Governor's Mansion Simmons Gate at Columbia Museum of Art in Columbia, SC

A wrought iron gate designed by Charleston, SC, blacksmith Philip Simmons and forged last year at Charleston's School of the Building Arts was commissioned for an entryway at the SC Governor's Mansion. Through the generosity of the Governor and his staff, the gate will be on view at the Columbia Museum of Art in Columbia, SC, until renovations at the Mansion are complete in early 2001. Simmons is widely recognized as South Carolina's foremost ornamental metalworker of the 20th century. The Charleston native has devoted his life to preserving the traditional art of the blacksmith and has crafted wrought iron works that can be found across the nation in places such as the National Museum of American History of the Smithsonian Institution. With over seventy years of experience in ornamental iron working, Simmons includes among his accolades a National Heritage Fellowship from the National Endowment for the Arts in 1982, the highest honor that the United States can present to a traditional artist.

A walnut and ebony rocker by noted California woodworker Sam Maloof, a gift of Ethel Brody and Leona Sobel is on view in Gallery 1. Rocker (#60) is a classic example of Maloof's style and remains among one of his most recognizable designs. His work is included in the White House Collection of Craft and will also be featured in a major retrospective at the Renwick Gallery in Washington, DC, in late 2001. Celebrated as one of America's premiere craftsmen, Maloof began producing his distinctive furniture in 1950, and the rapid success of his simple, organic designs helped establish a new interest in studio furniture production concurrent with the resurgence of other craft traditions in the 1960s.

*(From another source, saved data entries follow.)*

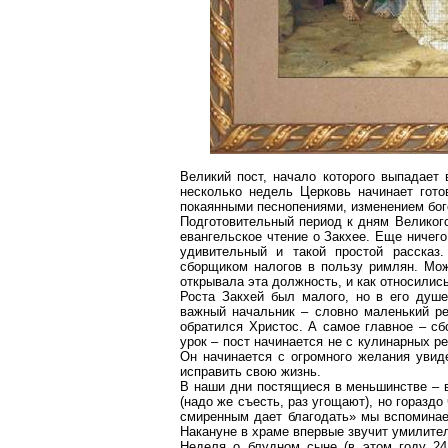
Великий пост, начало которого выпадает 
несколько недель Церковь начинает гот
покаянными песнопениями, изменением бо
Подготовительный период к дням Великого
евангельское чтение о
Закхее
. Еще ничего
удивительный и такой простой рассказ
сборщиком налогов в пользу римлян. Мож
открывала эта должность, и как относились
Роста
Закхей
был малого, но в его душе
важный начальник – словно маленький р
обратился Христос. А самое главное – с
урок – пост начинается не с кулинарных р
Он начинается с огромного желания увиде
исправить свою жизнь.
В наши
дни
постящиеся в меньшинстве – в
(надо же съесть, раз угощают), но горазд
смиренным дает благодать» мы вспомина
Накануне в храме впервые звучит умилител
Неделя о блудном сыне (в этом году 24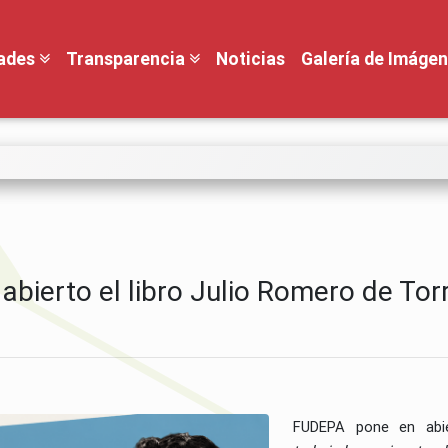
dades
Transparencia
Noticias
Galería de Imáge
bierto el libro Julio Romero de Torr
FUDEPA pone en abie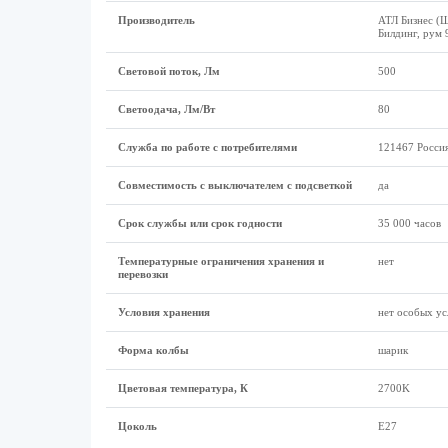
Производитель
АТЛ Бизнес (Ш
Билдинг, рум 
Световой поток, Лм
500
Светоодача, Лм/Вт
80
Служба по работе с потребителями
121467 Россия
Совместимость с выключателем с подсветкой
да
Срок службы или срок годности
35 000 часов
Температурные ограничения хранения и
нет
перевозки
Условия хранения
нет особых ус
Форма колбы
шарик
Цветовая температура, К
2700K
Цоколь
Е27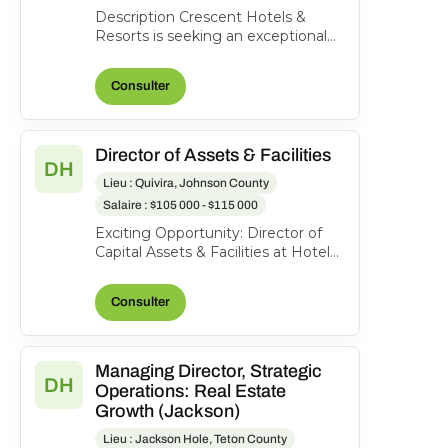
Description Crescent Hotels &
Resorts is seeking an exceptional
General Manager to lead the Hilton
Short Hills. At Cr...
Consulter
Director of Assets & Facilities
DH
Lieu : Quivira, Johnson County
Salaire : $105 000 - $115 000
Exciting Opportunity: Director of
Capital Assets & Facilities at Hotel
Management and Consulting, Inc.
About the role...
Consulter
Managing Director, Strategic
DH
Operations: Real Estate
Growth (Jackson)
Lieu : Jackson Hole, Teton County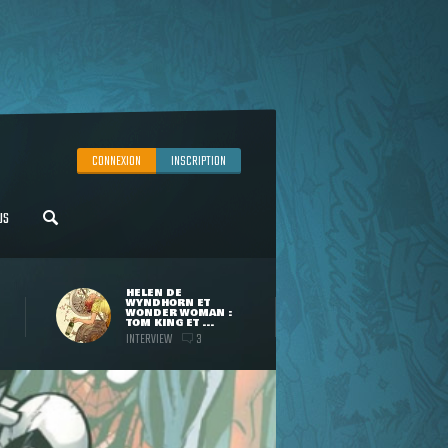
CONNEXION
INSCRIPTION
US
HELEN DE
WYNDHORN ET
WONDER WOMAN :
TOM KING ET ...
INTERVIEW
3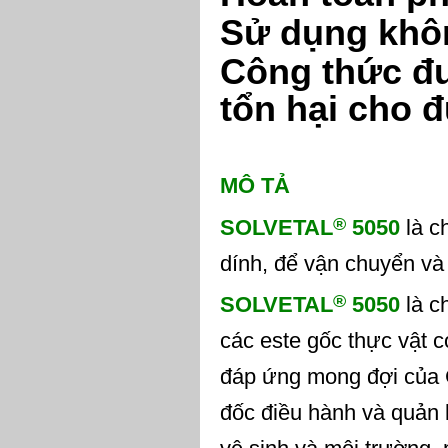
S
ử
d
ụ
ng kh
ô
C
ô
ng th
ứ
c
đ
t
ổ
n h
ạ
i cho
đ
M
Ô
T
Ả
®
SOLVETAL
5050
là c
dính, để vận chuyển và
®
SOLVETAL
5050
là c
các este gốc thực vật 
đáp ứng mong đợi của 
đốc điều hành và quản l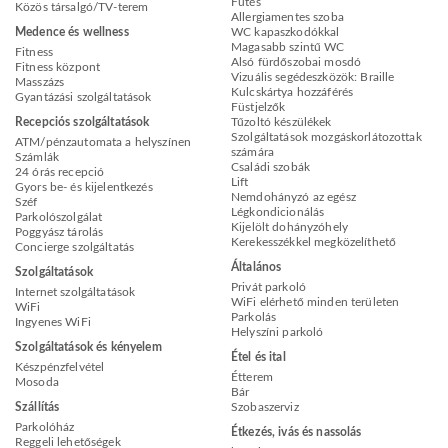
Fűtés
Közös társalgó/TV-terem
Allergiamentes szoba
Medence és wellness
WC kapaszkodókkal
Magasabb szintű WC
Fitness
Alsó fürdőszobai mosdó
Fitness központ
Vizuális segédeszközök: Braille
Masszázs
Kulcskártya hozzáférés
Gyantázási szolgáltatások
Füstjelzők
Recepciós szolgáltatások
Tűzoltó készülékek
Szolgáltatások mozgáskorlátozottak
ATM/pénzautomata a helyszínen
számára
Számlák
Családi szobák
24 órás recepció
Lift
Gyors be- és kijelentkezés
Nemdohányzó az egész
Széf
Légkondicionálás
Parkolószolgálat
Kijelölt dohányzóhely
Poggyász tárolás
Kerekesszékkel megközelíthető
Concierge szolgáltatás
Általános
Szolgáltatások
Privát parkoló
Internet szolgáltatások
WiFi elérhető minden területen
WiFi
Parkolás
Ingyenes WiFi
Helyszíni parkoló
Szolgáltatások és kényelem
Étel és ital
Készpénzfelvétel
Étterem
Mosoda
Bár
Szállítás
Szobaszerviz
Parkolóház
Étkezés, ivás és nassolás
Reggeli lehetőségek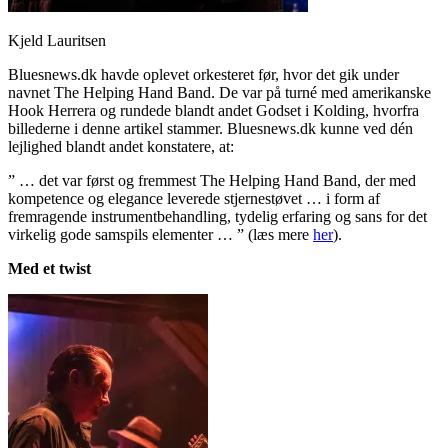
Kjeld Lauritsen
Bluesnews.dk havde oplevet orkesteret før, hvor det gik under
navnet The Helping Hand Band. De var på turné med amerikanske
Hook Herrera og rundede blandt andet Godset i Kolding, hvorfra
billederne i denne artikel stammer. Bluesnews.dk kunne ved dén
lejlighed blandt andet konstatere, at:
” … det var først og fremmest The Helping Hand Band, der med
kompetence og elegance leverede stjernestøvet … i form af
fremragende instrumentbehandling, tydelig erfaring og sans for det
virkelig gode samspils elementer … ” (læs mere
her
).
Med et twist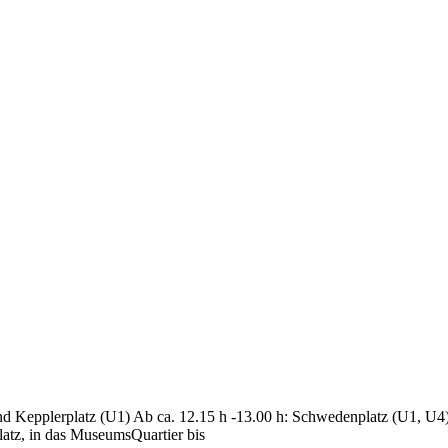
nd Kepplerplatz (U1) Ab ca. 12.15 h -13.00 h: Schwedenplatz (U1, U4
latz, in das MuseumsQuartier bis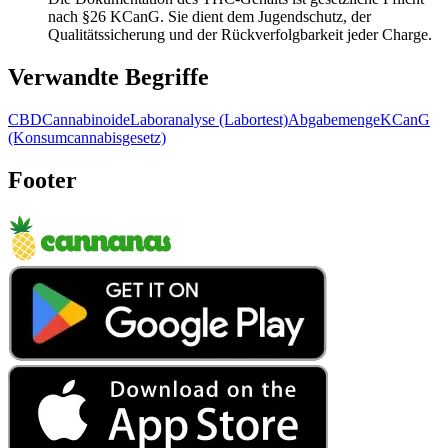
nach §26 KCanG. Sie dient dem Jugendschutz, der
Qualitätssicherung und der Rückverfolgbarkeit jeder Charge.
Verwandte Begriffe
CBD
Cannabinoide
Laboranalyse (Labortest)
Abgabemenge
KCanG
(Konsumcannabisgesetz)
Footer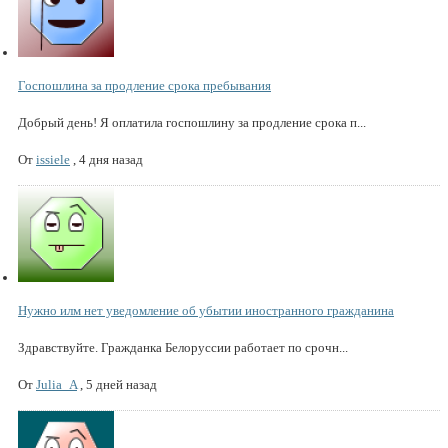
Госпошлина за продление срока пребывания
Добрый день! Я оплатила госпошлину за продление срока п...
От
issiele
,
4 дня назад
Нужно илм нет уведомление об убытии иностранного гражданина
Здравствуйте. Гражданка Белоруссии работает по срочн...
От
Julia_A
,
5 дней назад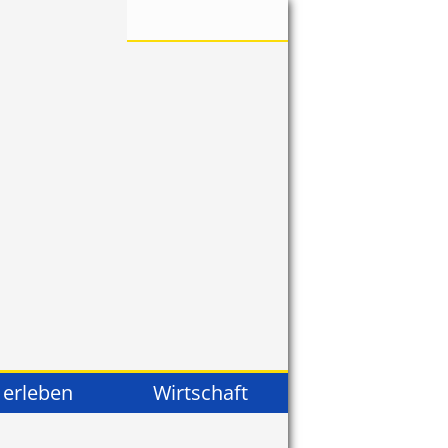
 erleben
Wirtschaft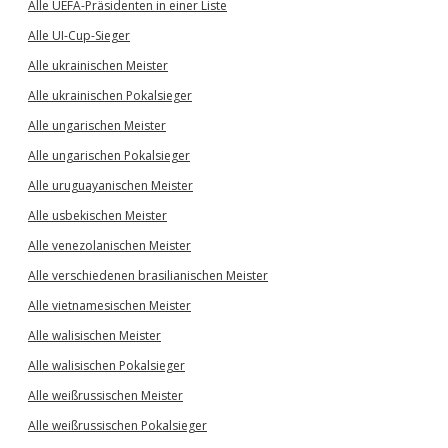
Alle UEFA-Präsidenten in einer Liste
Alle UI-Cup-Sieger
Alle ukrainischen Meister
Alle ukrainischen Pokalsieger
Alle ungarischen Meister
Alle ungarischen Pokalsieger
Alle uruguayanischen Meister
Alle usbekischen Meister
Alle venezolanischen Meister
Alle verschiedenen brasilianischen Meister
Alle vietnamesischen Meister
Alle walisischen Meister
Alle walisischen Pokalsieger
Alle weißrussischen Meister
Alle weißrussischen Pokalsieger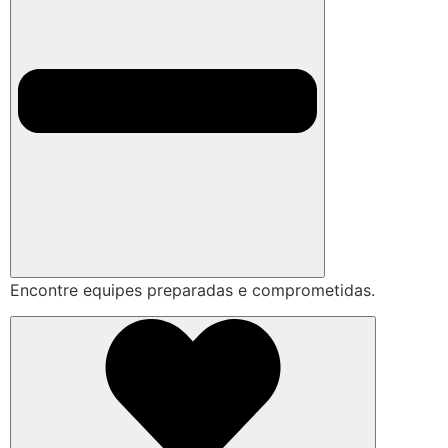
Encontre equipes preparadas e comprometidas.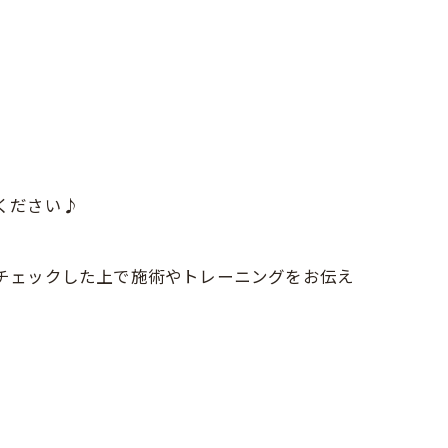
ください♪
をチェックした上で施術やトレーニングをお伝え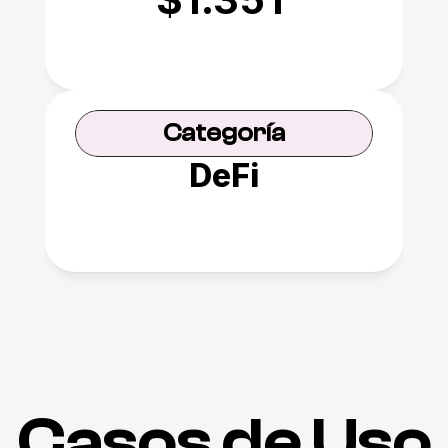
Categoría
DeFi
Casos de Uso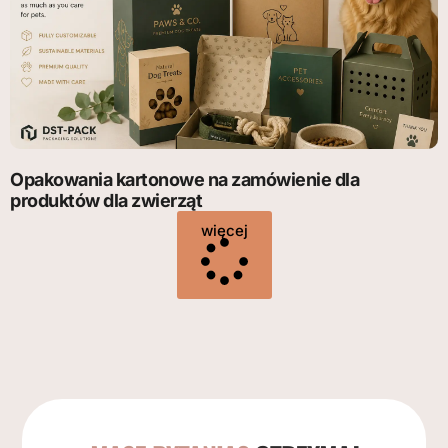
Opakowania kartonowe na zamówienie dla
produktów dla zwierząt
więcej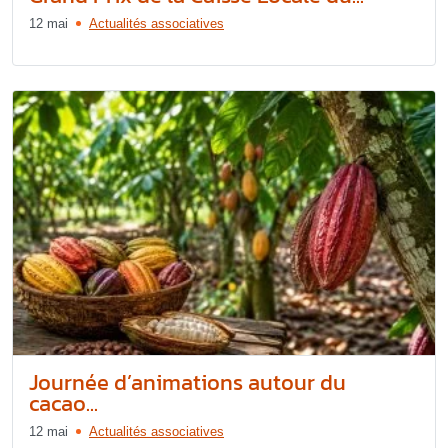
12 mai
Actualités associatives
Journée d’animations autour du
cacao...
12 mai
Actualités associatives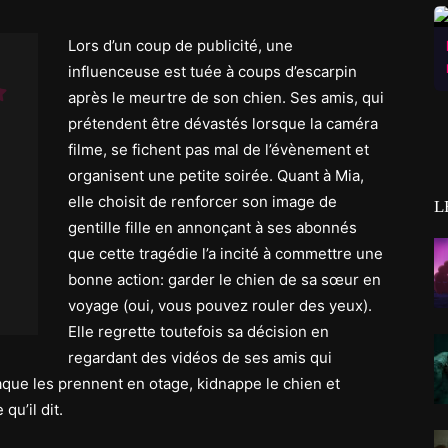
Lors d’un coup de publicité, une
influenceuse est tuée à coups d’escarpin
après le meurtre de son chien. Ses amis, qui
prétendent être dévastés lorsque la caméra
filme, se fichent pas mal de l’évènement et
organisent une petite soirée. Quant à Mia,
elle choisit de renforcer son image de
L
gentille fille en annonçant à ses abonnés
que cette tragédie l’a incité à commettre une
bonne action: garder le chien de sa sœur en
voyage (oui, vous pouvez rouler des yeux).
Elle regrette toutefois sa décision en
regardant des vidéos de ses amis qui
aque les prennent en otage, kidnappe le chien et
qu’il dit.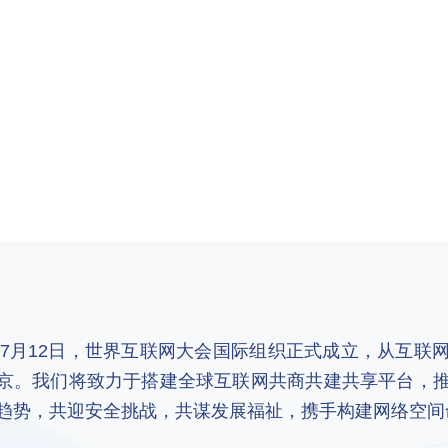
2年7月12日，世界互联网大会国际组织正式成立，从互
京。我们将致力于搭建全球互联网共商共建共享平台，
趋势，共迎安全挑战，共谋发展福祉，携手构建网络空间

Inner Worlds: Works in Glass is a new exhibition in the Garden Terrace area that will highlight the creations of contemporary glass artists. Several of the works included are on loan from noted collectors Isaac and Sonia Luski of NC, who have also generously contributed 16 examples of contemporary glass to the Museum in the past two years. Included in the selection of seven works is Spirelli by noted Italian artist, Lino Tagliapietra, characterized by sparely elegant shapes combined with techniques adopted from Venetian glassworking tradition. New Jersey artist Paul Stankard's Wildflower Bouquet with Spirits is a highly detailed work with floral forms and human "spirit" shapes. Boysenberry Bash is by NC artist Jon Kuhn who has works in the White House collection and the Renwick Gallery. Marc Peiser's "pine free" vessel, a tour de force of technical skill and one of his early masterpieces, is included as well as works by Ken Carder, Brent Kee Young and Stephen Dee Edwards.